Medicare Advantage plans currently do not cover hospice care. When a patient on such a plan enters hospice, coverage for non-curative care related to the patient’s terminal illness reverts to the fee-for-service hospice benefit. The Medicare Advantage plan would continue to cover any therapies unrelated to the patient’s terminal illness. For example, if a terminal cancer patient also suffers from diabetes, their Medicare Advantage plan would cover the diabetes treatments while the hospice benefit could cover care related to the patient’s cancer.
According to CMS, this dichotomy is one of the issues the hospice carve-in seeks to address.
“Under the current system there is no final responsibility in regards to the full range of services the patient receives,” Bacher said. “There is no one accountable party, and this fragmentation creates gaps in care. By addressing the fragmentation issue, we can provide a more seamless, coordinated care.”
Another concept that CMS will explore is allowing hospice patients access to concurrent care. Beneficiaries in the hospice benefit must stop all curative treatment when they enroll. Under the carve-in, the patient may be able continue some treatments after entering hospice.
Details about concurrent care under the carve-in are forthcoming. So far, the agency has indicated that it would offer “some flexibility” related to concurrent care that would ensure a more “gradual transition” to hospice.
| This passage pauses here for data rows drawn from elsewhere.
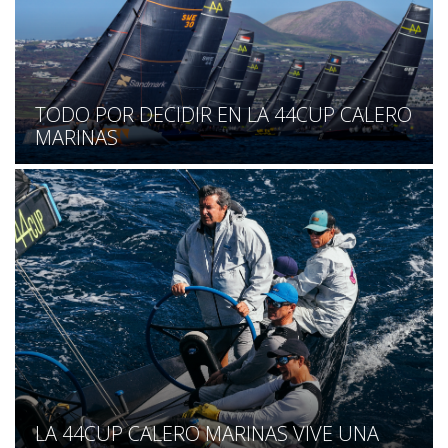
TODO POR DECIDIR EN LA 44CUP CALERO
MARINAS
LA 44CUP CALERO MARINAS VIVE UNA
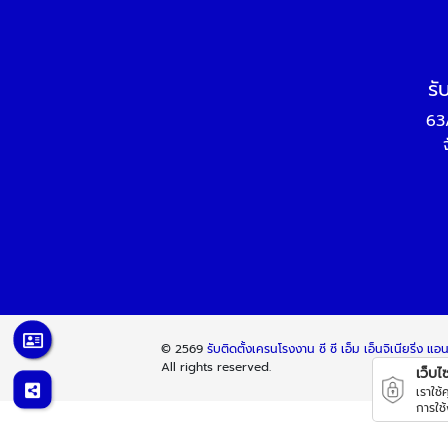
รั
63
© 2569
รับติดตั้งเครนโรงงาน ซี ซี เอ็ม เอ็นจิเนียริ่ง แอน
All rights reserved.
เว็บไซต
เราใช
การใช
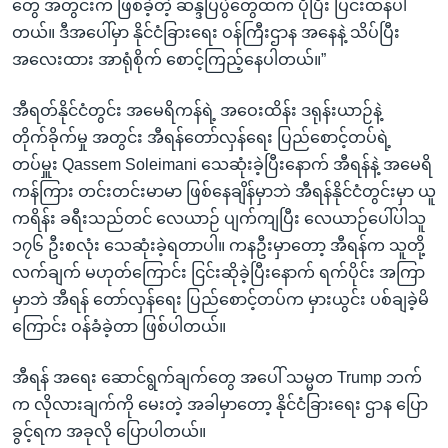
တွေ အတွင်းက ဖြစ်ခဲ့တဲ့ ဆန္ဒပြပွဲတွေထက် ပိုပြီး ပြင်းထန်ပါ
တယ်။ ဒီအပေါ်မှာ နိုင်ငံခြားရေး ဝန်ကြီးဌာန အနေနဲ့ သိပ်ပြီး
အလေးထား အာရုံစိုက် စောင့်ကြည့်နေပါတယ်။”
အီရတ်နိုင်ငံတွင်း အမေရိကန်ရဲ့ အဝေးထိန်း ဒရုန်းယာဉ်နဲ့
တိုက်ခိုက်မှု အတွင်း အီရန်တော်လှန်ရေး ပြည်စောင့်တပ်ရဲ့
တပ်မှူး Qassem Soleimani သေဆုံးခဲ့ပြီးနောက် အီရန်နဲ့ အမေရိ
ကန်ကြား တင်းတင်းမာမာ ဖြစ်နေချိန်မှာဘဲ အီရန်နိုင်ငံတွင်းမှာ ယူ
ကရိန်း ခရီးသည်တင် လေယာဉ် ပျက်ကျပြီး လေယာဉ်ပေါ်ပါသူ
၁၇၆ ဦးစလုံး သေဆုံးခဲ့ရတာပါ။ ကနဦးမှာတော့ အီရန်က သူတို့
လက်ချက် မဟုတ်ကြောင်း ငြင်းဆိုခဲ့ပြီးနောက် ရက်ပိုင်း အကြာ
မှာဘဲ အီရန် တော်လှန်ရေး ပြည်စောင့်တပ်က မှားယွင်း ပစ်ချခဲ့မိ
ကြောင်း ဝန်ခံခဲ့တာ ဖြစ်ပါတယ်။
အီရန် အရေး ဆောင်ရွက်ချက်တွေ အပေါ် သမ္မတ Trump ဘက်
က လိုလားချက်ကို မေးတဲ့ အခါမှာတော့ နိုင်ငံခြားရေး ဌာန ပြော
ခွင့်ရက အခုလို ပြောပါတယ်။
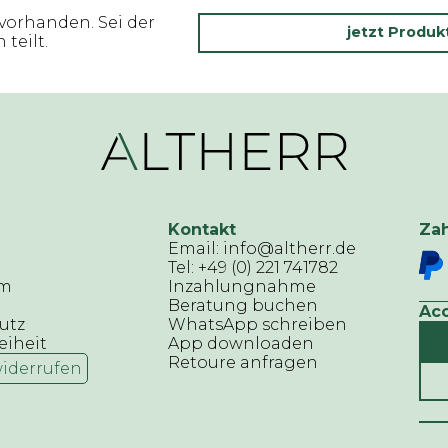
vorhanden. Sei der
jetzt Produ
teilt.
Kontakt
Za
Email: info@altherr.de
Tel: +49 (0) 221 741782
um
Inzahlungnahme
Beratung buchen
Ac
utz
WhatsApp schreiben
eiheit
App downloaden
Retoure anfragen
widerrufen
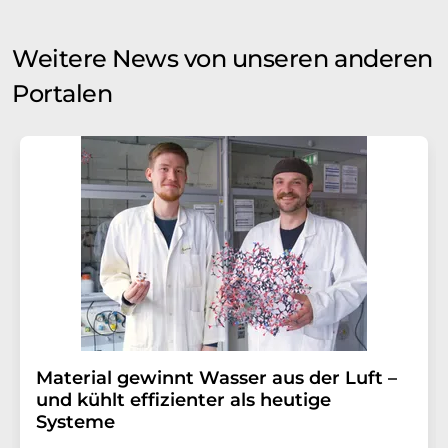
Weitere News von unseren anderen
Portalen
Material gewinnt Wasser aus der Luft –
und kühlt effizienter als heutige
Systeme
Since the carve-in demonstration was announced, smaller hospice providers, many of which are nonprofits, have voiced concerns that they may be left in the cold if Medicare Advantage plans prefer to contract primarily with large national or regional chains. While CMS did not address this question explicitly, they gave assurances that patients would be able to choose to receive care from the providers of their choice, even if they are out of the plan’s network.
“One of the things we want to ensure is continued access to choice of hospice. Under Medicare Advantage there are different types of plans, and one of those is a PPO,” Bacher said. “We can build on existing provisions for accessing care, including providers not included in the network.”
Industry respondents indicated that further discussion of this issue was necessary to fully address the concerns of smaller providers.
“While PPO plans may allow broader beneficiary choice, that choice may come at a cost if the hospice is not part of a plan’s network. It was not clear that beneficiaries would have full choice under other types of MA plans,” Theresa Forster, vice president for Hospice Policy at NAHC told Hospice News. “The most effective way to ensure patient choice is to require that MA plans have an ‘open network’ under which plans pay any hospice provider chosen by the patient, but CMS did not indicate that this option is under consideration.”
Hospices can begin to apply the carve-in demonstration near the end of this year, to allow for inclusion in the 2021-plan-year application period that will begin in June 2020. A second webinar, due in late April or early May, is expected to delve more deeply into key design considerations that relate to ensuring beneficiary access, payment, and quality of care, as well as offer stakeholders an opportunity to ask questions and voice concerns, a CMS spokesperson told Hospice News.